In 1990 Norman was elected Judge of Division IV of the Criminal Court for Nashville, Davidson County, Tennessee. He was re-elected to the position in 1998 and again in 2006 without opposition.

Norman founded the Davidson County Drug Court, a long-term residential treatment program for non-violent felony offenders, over which he presides alongside his responsibilities as a criminal court judge. The program was the first court-operated residential drug court in the United States.

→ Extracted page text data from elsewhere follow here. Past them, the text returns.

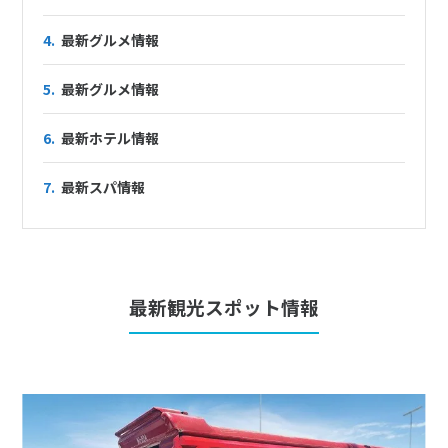
4.
最新グルメ情報
5.
最新グルメ情報
6.
最新ホテル情報
7.
最新スパ情報
最新観光スポット情報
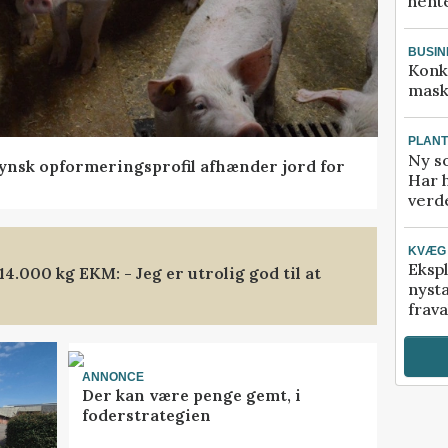
hente
BUSIN
Konk
mask
PLAN
Ny so
tfynsk opformeringsprofil afhænder jord for
Har 
verde
KVÆG
Ekspl
.000 kg EKM: - Jeg er utrolig god til at
nyst
frava
ANNONCE
Der kan være penge gemt, i
foderstrategien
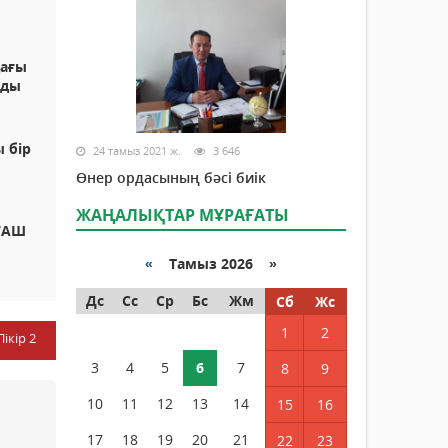
дағы
лды
 бір
24 тамыз 2021 ж.
3 646
Өнер ордасының бәсі биік
ЖАҢАЛЫҚТАР МҰРАҒАТЫ
ҒАШ
«
Тамыз 2026 »
Дс
Сс
Ср
Бс
Жм
Сб
Жс
1
2
Пікір
2
3
4
5
6
7
8
9
10
11
12
13
14
15
16
17
18
19
20
21
22
23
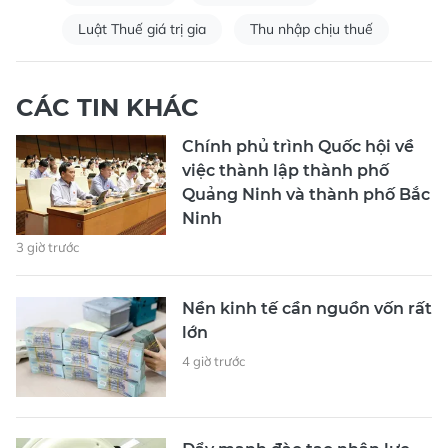
Luật Thuế giá trị gia
Thu nhập chịu thuế
CÁC TIN KHÁC
Chính phủ trình Quốc hội về
việc thành lập thành phố
Quảng Ninh và thành phố Bắc
Ninh
3 giờ trước
Nền kinh tế cần nguồn vốn rất
lớn
4 giờ trước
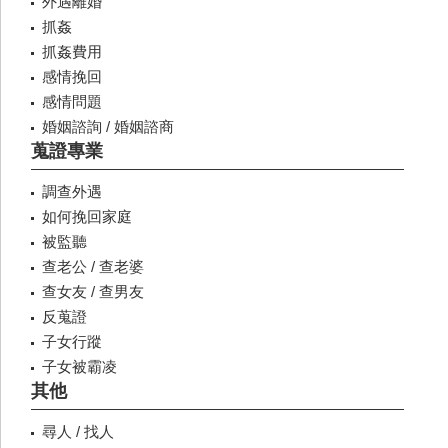
外遇離婚
抓姦
抓姦費用
感情挽回
感情問題
婚姻諮詢 / 婚姻諮商
蒐證專業
調查外遇
如何挽回家庭
被監聽
查老公 / 查老婆
查女友 / 查男友
反蒐證
子女行蹤
子女被霸凌
其他
尋人 / 找人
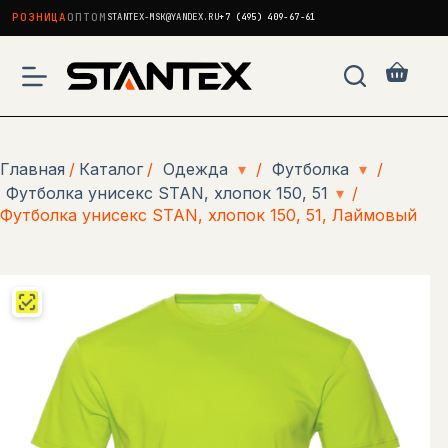
РОЗНИЦА
ОПТОМ
STANTEX-MSK@YANDEX.RU
+7 (495) 409-67-61
Перейти
к
Корзи
сути
Главная
/
Каталог
/
Одежда
▾
/
Футболка
▾
/
Футболка унисекс STAN, хлопок 150, 51
▾
/
Футболка унисекс STAN, хлопок 150, 51, Лаймовый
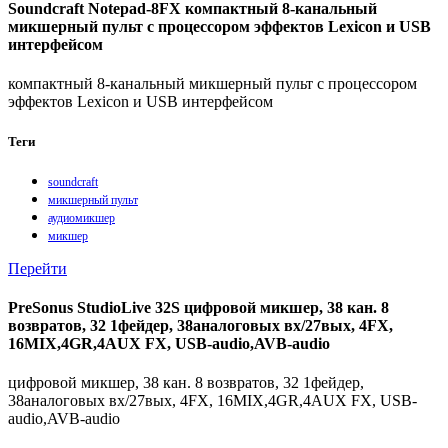
Soundcraft Notepad-8FX компактный 8-канальный
микшерный пульт с процессором эффектов Lexicon и USB
интерфейсом
компактный 8-канальный микшерный пульт с процессором
эффектов Lexicon и USB интерфейсом
Теги
soundcraft
микшерный пульт
аудиомикшер
микшер
Перейти
PreSonus StudioLive 32S цифровой микшер, 38 кан. 8
возвратов, 32 1фейдер, 38аналоговых вх/27вых, 4FX,
16MIX,4GR,4AUX FX, USB-audio,AVB-audio
цифровой микшер, 38 кан. 8 возвратов, 32 1фейдер,
38аналоговых вх/27вых, 4FX, 16MIX,4GR,4AUX FX, USB-
audio,AVB-audio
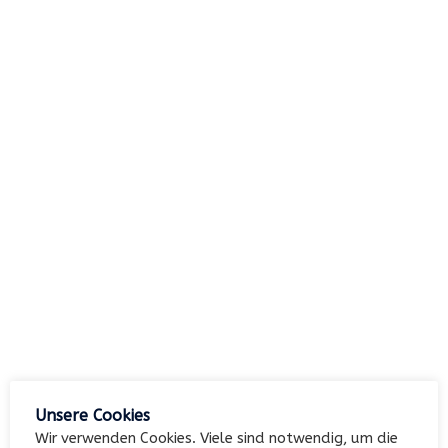
nach:
Archiv
Kategorien
Keine Kategorien
Meta
Unsere Cookies
Anmelden
Wir verwenden Cookies. Viele sind notwendig, um die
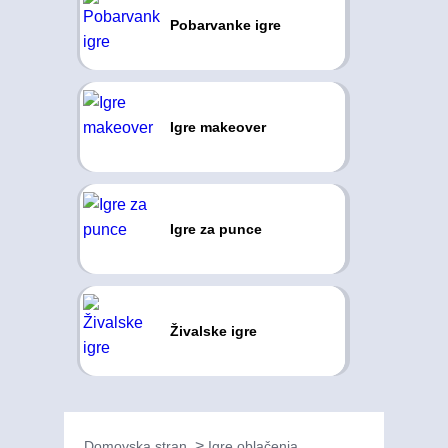
Pobarvanke igre
Igre makeover
Igre za punce
Živalske igre
Domovska stran
Igre oblačenja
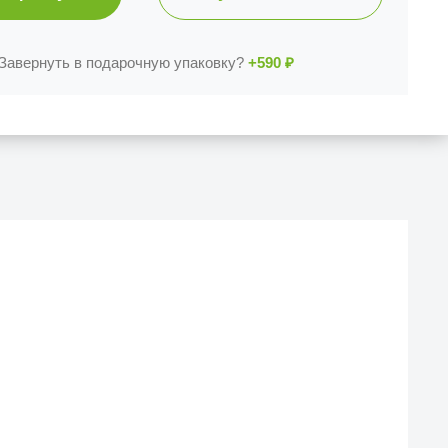
Завернуть в подарочную упаковку?
+590
₽
ас?
вых производителей.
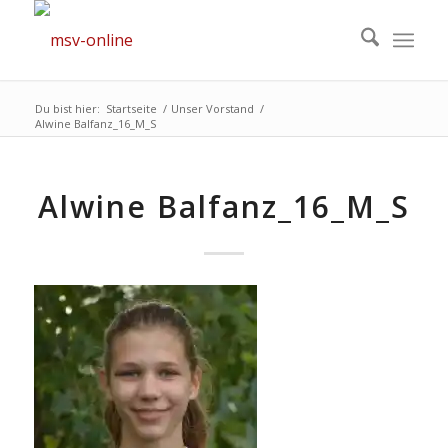
Du bist hier:
Startseite
/
Unser Vorstand
/
Alwine Balfanz_16_M_S
Alwine Balfanz_16_M_S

As of January 2009, Norman served on the Governor's Criminal Justice Committee and the Safe & Drug Free Schools and Communities Advisory Committee for the United States Department of Education. He was the founder and chairman of the Nashville Drug Court Support Foundation. He wrote many articles on drug courts and his drug court has been cited in many national publications.

==Death==
Norman died on September 25, 2023, at the age of 89.